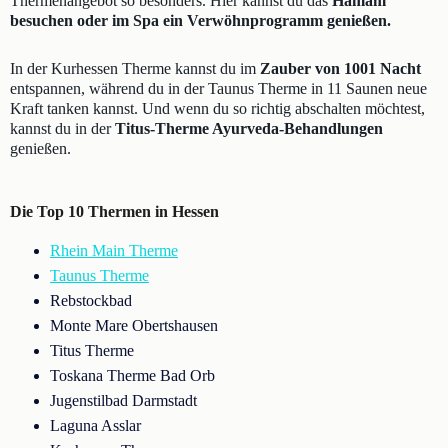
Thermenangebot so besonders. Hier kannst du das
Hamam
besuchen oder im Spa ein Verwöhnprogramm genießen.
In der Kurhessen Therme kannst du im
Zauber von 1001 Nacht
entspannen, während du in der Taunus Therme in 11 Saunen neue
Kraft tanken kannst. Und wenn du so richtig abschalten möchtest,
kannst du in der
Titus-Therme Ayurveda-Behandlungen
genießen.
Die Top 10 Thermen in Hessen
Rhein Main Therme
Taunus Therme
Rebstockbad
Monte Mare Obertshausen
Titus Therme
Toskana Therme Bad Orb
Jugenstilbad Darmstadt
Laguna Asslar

================================

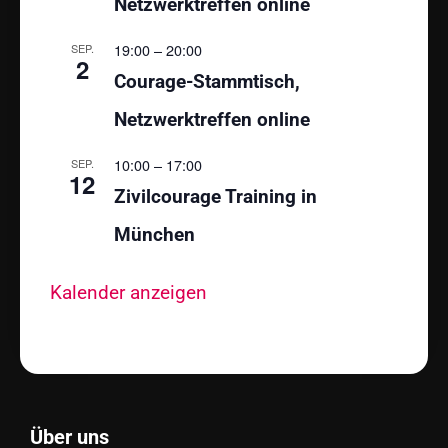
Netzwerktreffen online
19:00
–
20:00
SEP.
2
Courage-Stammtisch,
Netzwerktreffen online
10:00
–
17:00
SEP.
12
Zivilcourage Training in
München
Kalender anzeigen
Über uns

================================

* **Task directions**
For the listing above, print only the lines starting at the line containing "Rhein Main Therme" and ending at the line containing "Laguna Asslar", exactly, both included.

* **Solved problem**
Rhein Main Therme
Taunus Therme
Rebstockbad
Monte Mare Obertshausen
Titus Therme
Toskana Therme Bad Orb
Jugenstilbad Darmstadt
Laguna Asslar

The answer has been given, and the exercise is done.